/clusterless

Clusterless is a tool for scheduling decentralized, scalable, and secure data pipelines for continuously arriving data, across clouds.

Primary LanguageJavaOtherNOASSERTION

Clusterless

                                       ┌ ─ ─ ─ ─ ─ ─ ─ ─ ─ ─ ─ ┐                                
                                        Project A                                               
                                       │      _                │                                
                                             ╱ ╲      .─────.             ┌ ─ ─ ─ ─ ─ ─ ─ ─ ─ ─ 
┌ ─ ─ ─ ─ ─ ─ ─ ─ ─ ─ ─ ─ ─ ─ ┐     ╔══╬═══▶▕   ▏═══▶(|||||||)═╬═════╗     Project C           │
 Ingress Project                    ║        ╲ ╱      `─────'        ║    │    _                
│                             │     ║  │      ▔                │     ║        ╱ ╲      .─────. │
   ════▶╔ ═ ═ ╗                     ║      Workload                  ╚════╬═▶▕   ▏═══▶(|||||||) 
│          _                  │     ║  └ ─ ─ ─ ─ ─ ─ ─ ─ ─ ─ ─ ┘              ╲ ╱      `─────' │
        ║ ╱#╲ ║      .─────.        ║                                     │    ▔                
│  ════▶ ▕###▏ ════▶(|||||||)═╬═════╣                                          ▲               │
        ║ ╲#╱ ║      `─────'        ║                                     └ ─ ─║─ ─ ─ ─ ─ ─ ─ ─ 
│          ▔         Dataset  │     ║                                          ║                
   ════▶╚ ═ ═ ╝                     ║  ┌ ─ ─ ─ ─ ─ ─ ─ ─ ─ ─ ─ ─ ─ ─ ─ ─ ─ ─ ─ ╬ ─ ─ ─          
│      Boundary               │     ║         _                     _          ║      │         
 ─ ─ ─ ─ ─ ─ ─ ─ ─ ─ ─ ─ ─ ─ ─      ║  │     ╱ ╲      .─────.      ╱ ╲      .─────.             
                                    ╚══════▶▕   ▏═══▶(|||||||)═══▶▕   ▏═══▶(|||||||)  │         
                                       │     ╲ ╱      `─────'      ╲ ╱      `─────'             
                                              ▔                     ▔                 │         
                                       │Project B                                               
                                        ─ ─ ─ ─ ─ ─ ─ ─ ─ ─ ─ ─ ─ ─ ─ ─ ─ ─ ─ ─ ─ ─ ─ ┘

Status

This project is under active development, some apis are experimental and may change between releases.

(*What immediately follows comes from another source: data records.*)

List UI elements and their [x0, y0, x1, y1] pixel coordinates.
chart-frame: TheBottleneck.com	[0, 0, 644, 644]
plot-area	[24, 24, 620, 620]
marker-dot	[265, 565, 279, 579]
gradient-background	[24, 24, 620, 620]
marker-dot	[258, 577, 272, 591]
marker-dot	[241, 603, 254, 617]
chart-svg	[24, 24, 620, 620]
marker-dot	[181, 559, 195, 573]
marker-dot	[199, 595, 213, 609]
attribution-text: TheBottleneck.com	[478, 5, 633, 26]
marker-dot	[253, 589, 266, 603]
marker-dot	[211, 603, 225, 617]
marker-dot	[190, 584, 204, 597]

Draft documentation can be found here: https://docs.clusterless.io/

See the ROADMAP for planned capabilities.

For example scenarios, see

About

Clusterless is a tool for deploying decentralized, scalable, and secure data-processing workloads for continuously arriving data, across clouds.

By leveraging native pay-as-you-go primitives, no runtimes or dedicated services need to be managed.

Zero data arriving means zero costs (other than storage for historical data).

By standardizing the metadata as new data arrives, workloads can be implemented behind a consistent interface, and can be easily deployed to listen for upstream availability events and fire new events to downstream listeners.

Not only can heterogeneous workloads can be chained together via events, they can be:

  • back-filled - a new workload (or version) can run against historical data
  • replayed - a fixed workload can re-run over a range of data to correct for an error in place
  • checked for gaps - missing data can be accounted for by walking the upstream dependencies
  • enabled/disabled - trivially pause or restart event listening
  • versioned - new versions of workloads can be deployed without interfering with existing production pipelines
  • tested - either locally before deployment, or using our scenario tool, as part of a full pipeline

Where workloads:

  • reformat data (say from text to parquet)
  • repartition data for improved accessibility and performance (group the data by new partition keys)
  • perform feature extraction via custom code
  • execute training and validation (via custom Python or simply calling SageMaker)
  • enforce GDPR (privacy) compliance (via identity tokenization and retention)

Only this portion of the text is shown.